Joint Review Task Force:
On January 21, 2009, the day he was inaugurated, United States President Barack Obama issued three Executive orders related to the detention of individuals in Guantanamo. That new review system was composed of officials from six departments, where the OARDEC reviews were conducted entirely by the Department of Defense.

When it reported back, a year later, the Joint Review Task Force classified some individuals as too dangerous to be transferred from Guantanamo, even though there was no evidence to justify laying charges against them.

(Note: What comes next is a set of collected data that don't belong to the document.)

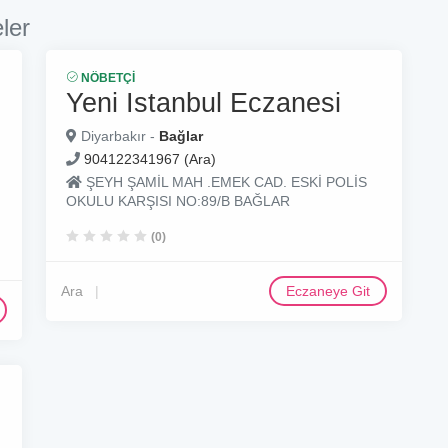
ler
NÖBETÇI
Yeni Istanbul Eczanesi
Diyarbakır -
Bağlar
904122341967 (Ara)
ŞEYH ŞAMİL MAH .EMEK CAD. ESKİ POLİS
OKULU KARŞISI NO:89/B BAĞLAR
(0)
Ara
Eczaneye Git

On April 9, 2013, that document was made public after a Freedom of Information Act request. Faiz Mohammed Ahmed Al Kandari was one of the 71 individuals deemed too innocent to charge, but too dangerous to release. Obama said those deemed too innocent to charge, but too dangerous to release would start to receive reviews from a Periodic Review Board.



Periodic Review Board:
The first review wasn’t convened until November 20, 2013. The review was convened on June 12, 2014. Its recommendation that he should be released was made public on July 14, 2014.



Renewed repatriation negotiations:
In July 2013, Cynammon said the Obama administration was renewing repatriation negotiations after “years of radio silence”.

In May 2015, Sheikh Mohammad Al-Khaled Al-Hamad Al-Sabah, Kuwaiti Minister of Interior, and Deputy Prime Minister traveled to Washington DC to renew Kuwait‘s interest in release.